YENE YENİ MÜDAHALE BEKLENTİSİ

Öte yandan bugün açıklanan bilgilere nazaran, Japonya’da temmuzda yüzde 2,7 yükselen sanayi üretimi ağustosta yüzde 3,4 artış kaydetti. Çin Merkez Bankası da bir yıl vadeli Orta Vadeli Kredi Kolaylığı faiz oranını değiştirmedi. Dolar/yen paritesinin 148,9 ile son 32 yılın en yüksek düzeyini görmesine rağmen iktisat yetkililerinden gevşek para siyasetinin sürdürülmesi sinyali gelmeye devam ederken, döviz kurlarına ikinci bir direkt döviz müdahalesi beklentisi de arttı.

Bu gelişmelerle yeni hafta Asya borsaları tarafında karışık seyirle başladı. Kapanışa yakın Japonya’da Nikkei 225 endeksi yüzde 1,2 ve Hong Kong’da Hang Seng endeksi yüzde 0,5 gerilerken, Güney Kore’de Kospi endeksi yüzde 0,3 ve Çin’de Şanghay bileşik endeksi yüzde 0,2 yükseldi.

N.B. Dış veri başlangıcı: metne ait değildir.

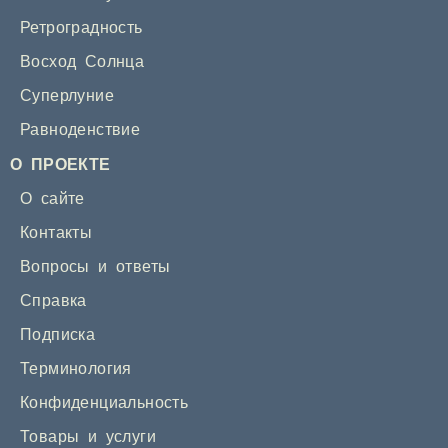
Ретроградность
Восход Солнца
Суперлуние
Равноденствие
О ПРОЕКТЕ
О сайте
Контакты
Вопросы и ответы
Справка
Подписка
Терминология
Конфиденциальность
Товары и услуги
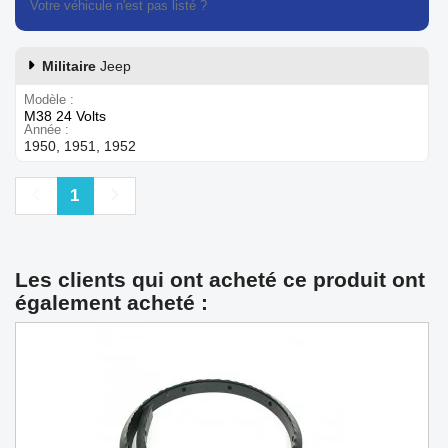
Votre véhicule n'est pas listé ?
Contactez notre service client
Militaire
Jeep
Modèle
M38 24 Volts
Année
1950, 1951, 1952
Précédent
Suivant
1
Les clients qui ont acheté ce produit ont
également acheté :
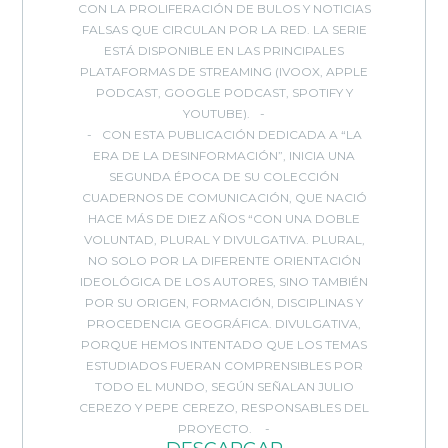
CON LA PROLIFERACIÓN DE BULOS Y NOTICIAS
FALSAS QUE CIRCULAN POR LA RED. LA SERIE
ESTÁ DISPONIBLE EN LAS PRINCIPALES
PLATAFORMAS DE STREAMING (IVOOX, APPLE
PODCAST, GOOGLE PODCAST, SPOTIFY Y
YOUTUBE).
CON ESTA PUBLICACIÓN DEDICADA A “LA
ERA DE LA DESINFORMACIÓN”, INICIA UNA
SEGUNDA ÉPOCA DE SU COLECCIÓN
CUADERNOS DE COMUNICACIÓN, QUE NACIÓ
HACE MÁS DE DIEZ AÑOS “CON UNA DOBLE
VOLUNTAD, PLURAL Y DIVULGATIVA. PLURAL,
NO SOLO POR LA DIFERENTE ORIENTACIÓN
IDEOLÓGICA DE LOS AUTORES, SINO TAMBIÉN
POR SU ORIGEN, FORMACIÓN, DISCIPLINAS Y
PROCEDENCIA GEOGRÁFICA. DIVULGATIVA,
PORQUE HEMOS INTENTADO QUE LOS TEMAS
ESTUDIADOS FUERAN COMPRENSIBLES POR
TODO EL MUNDO, SEGÚN SEÑALAN JULIO
CEREZO Y PEPE CEREZO, RESPONSABLES DEL
PROYECTO.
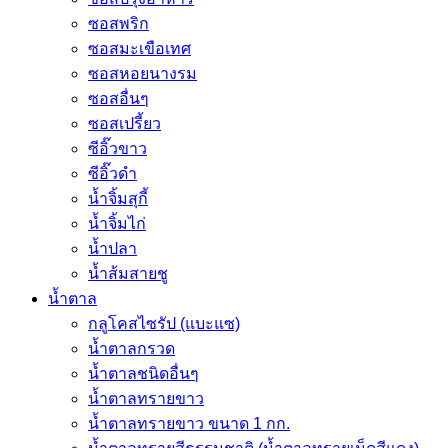
ซอสพริก
ซอสมะเขือเทศ
ซอสหอยนางรม
ซอสอื่นๆ
ซอสเปรี้ยว
ซีอิ๊วขาว
ซีอิ๊วดำ
น้ำจิ้มสุกี้
น้ำจิ้มไก่
น้ำปลา
น้ำส้มสายชู
น้ำตาล
กลูโคสไซรัป (แบะแซ)
น้ำตาลกรวด
น้ำตาลชนิดอื่นๆ
น้ำตาลทรายขาว
น้ำตาลทรายขาว ขนาด 1 กก.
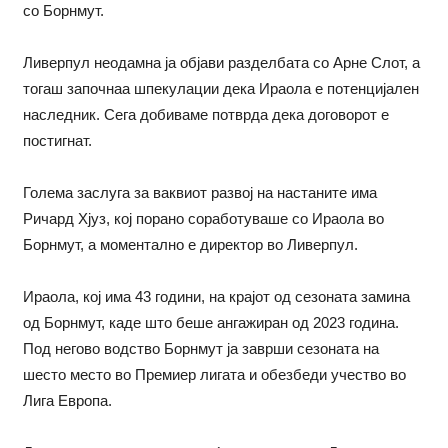
со Борнмут.
Ливерпул неодамна ја објави разделбата со Арне Слот, а
тогаш започнаа шпекулации дека Ираола е потенцијален
наследник. Сега добиваме потврда дека договорот е
постигнат.
Голема заслуга за ваквиот развој на настаните има
Ричард Хјуз, кој порано соработуваше со Ираола во
Борнмут, а моментално е директор во Ливерпул.
Ираола, кој има 43 години, на крајот од сезоната замина
од Борнмут, каде што беше ангажиран од 2023 година.
Под негово водство Борнмут ја заврши сезоната на
шесто место во Премиер лигата и обезбеди учество во
Лига Европа.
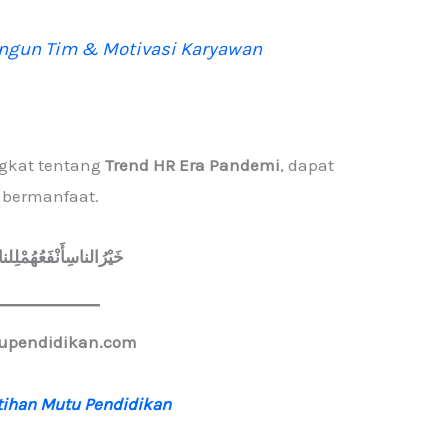
gun Tim & Motivasi Karyawan
ngkat tentang
Trend HR Era Pandemi
, dapat
bermanfaat.
خَيْرُالناسِأَنْفَعُهُمْلِل
upendidikan.com
atihan Mutu Pendidikan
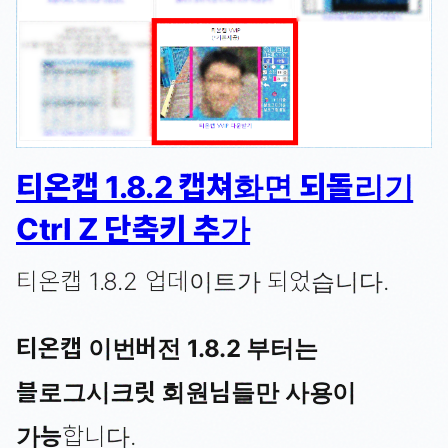
티온캡 1.8.2 캡쳐화면 되돌리기
Ctrl Z 단축키 추가
티온캡 1.8.2 업데이트가 되었습니다.
티온캡 이번버전 1.8.2 부터는
블로그시크릿 회원님들만 사용이
가능
합니다.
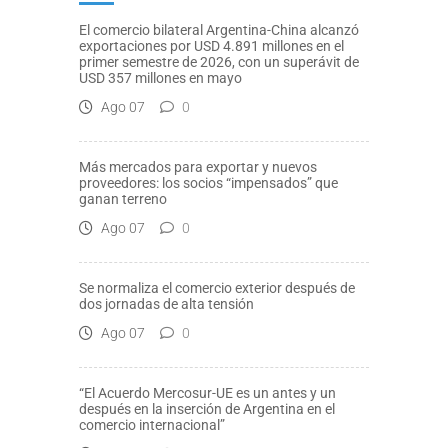
El comercio bilateral Argentina-China alcanzó
exportaciones por USD 4.891 millones en el
primer semestre de 2026, con un superávit de
USD 357 millones en mayo
Ago 07
0
Más mercados para exportar y nuevos
proveedores: los socios “impensados” que
ganan terreno
Ago 07
0
Se normaliza el comercio exterior después de
dos jornadas de alta tensión
Ago 07
0
“El Acuerdo Mercosur-UE es un antes y un
después en la inserción de Argentina en el
comercio internacional”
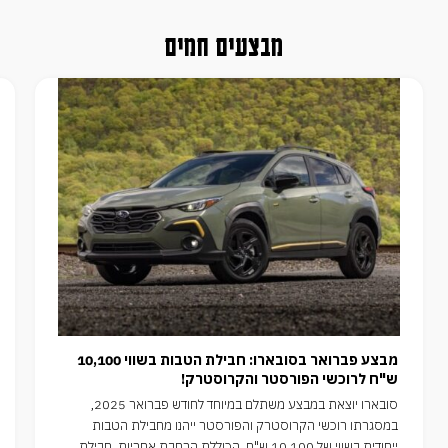
מבצעים חמים
מבצע פברואר בסובארו: חבילת הטבות בשווי 10,100
ש"ח לרוכשי הפורסטר והקרוסטרק!
סובארו יוצאת במבצע משתלם במיוחד לחודש פברואר 2025,
במסגרתו רוכשי הקרוסטרק והפורסטר ייהנו מחבילת הטבות
ייחודית בשווי של 10,100 ש"ח, הכוללת הרחבת אחריות, חבילת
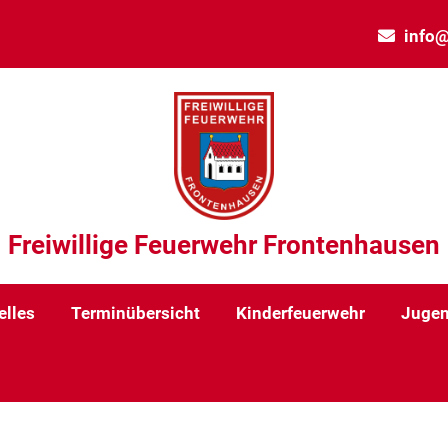
info@
Freiwillige Feuerwehr Frontenhausen
elles
Terminübersicht
Kinderfeuerwehr
Jugen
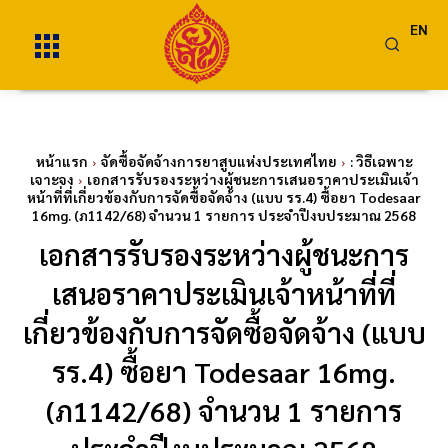
EN
หน้าแรก
จัดซื้อจัดจ้างการยาสูบแห่งประเทศไทย
: วิธีเฉพาะ
เจาะจง
เอกสารรับรองระหว่างผู้ชนะการเสนอราคาประเมินเจ้า
หน้าที่ที่เกี่ยวข้องกับการจัดซื้อจัดจ้าง (แบบ รร.4) ซื้อยา Todesaar
16mg. (ภ1142/68) จำนวน 1 รายการ ประจำปีงบประมาณ 2568
เอกสารรับรองระหว่างผู้ชนะการ
เสนอราคาประเมินเจ้าหน้าที่ที่
เกี่ยวข้องกับการจัดซื้อจัดจ้าง (แบบ
รร.4) ซื้อยา Todesaar 16mg.
(ภ1142/68) จำนวน 1 รายการ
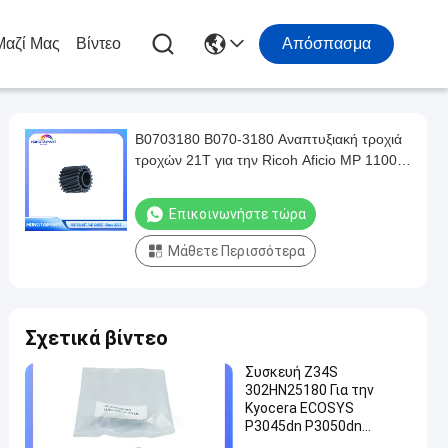
Μαζί Μας
Βίντεο
Απόσπασμα
Β0703180 Β070-3180 Αναπτυξιακή τροχιά
τροχών 21T για την Ricoh Aficio MP 1100
1350 9000 MP1100 MP1350 MP9000
Εκτύπωση HONGTAIPART
Επικοινωνήστε τώρα
Μάθετε Περισσότερα
Σχετικά βίντεο
Συσκευή Z34S
302HN25180 Για την
Kyocera ECOSYS
P3045dn P3050dn
P3055dn P3060dn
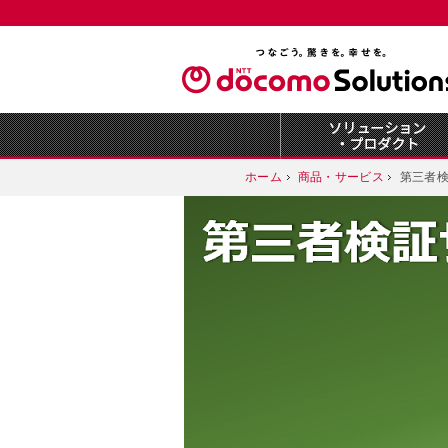
ホーム
商品・サービス
第三者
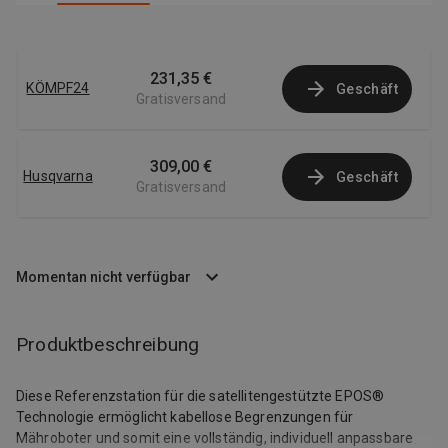
231,35 €
KÖMPF24
Geschäft
Gratisversand
309,00 €
Husqvarna
Geschäft
Gratisversand
Momentan nicht verfügbar
Produktbeschreibung
Diese Referenzstation für die satellitengestützte EPOS®
Technologie ermöglicht kabellose Begrenzungen für
Mähroboter und somit eine vollständig, individuell anpassbare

Öte yandan artan resesyon telaşları ile geçen hafta yüzde 7,2 kıymet kaybeden Brent petrolün varil fiyatı, bugün yüzde 0,7’lik artışla 91,3 dolardan süreç görüyor.

BIST 100 ENDEKSİ EN YÜKSEK KAPANIŞINI YAPTI

Yurt içinde, cuma günü yükseliş eğiliminde hareket eden BIST 100 endeksi, yüzde 2,07 kıymet kazanarak 3.626,96 puan ile tüm vakitlerin en yüksek haftalık kapanışını gerçekleştirdi. Endeksin haftalık bazdaki yararı ise yüzde 1,66 oldu. Dolar/TL, geçen haftayı 18,5816 ile yatay tamamlamasının akabinde yeni haftaya da bankalararası piyasanın açılışında 18,5860’tan başladı.

Analistler, enflasyonist beklentilerdeki yükseliş ve resesyon korkularının yatırımcı fiyatlamalarına taraf veren temel faktörler olarak kalmaya devam ettiğini söyledi.

Merkez bankaları yetkililerinin açıklamaları ve jeopolitik tansiyonlara ait haber akışının yakından izlenmeye devam edileceğini aktaran analistler, ABD’de ağırlaşan ve yurt içinde başlayacak şirket finansal sonuçlarının da pay ve bölüm bazlı hareketliliği artırabileceğine işaret etti.

Analistler, bugünün data gündeminin nispeten sakin olduğunu belirterek, teknik açıdan BIST 100 endeksinde 3.500 puanın takviye, 3.690 düzeyinin direnç pozisyonunda bulunduğunu bildirdi.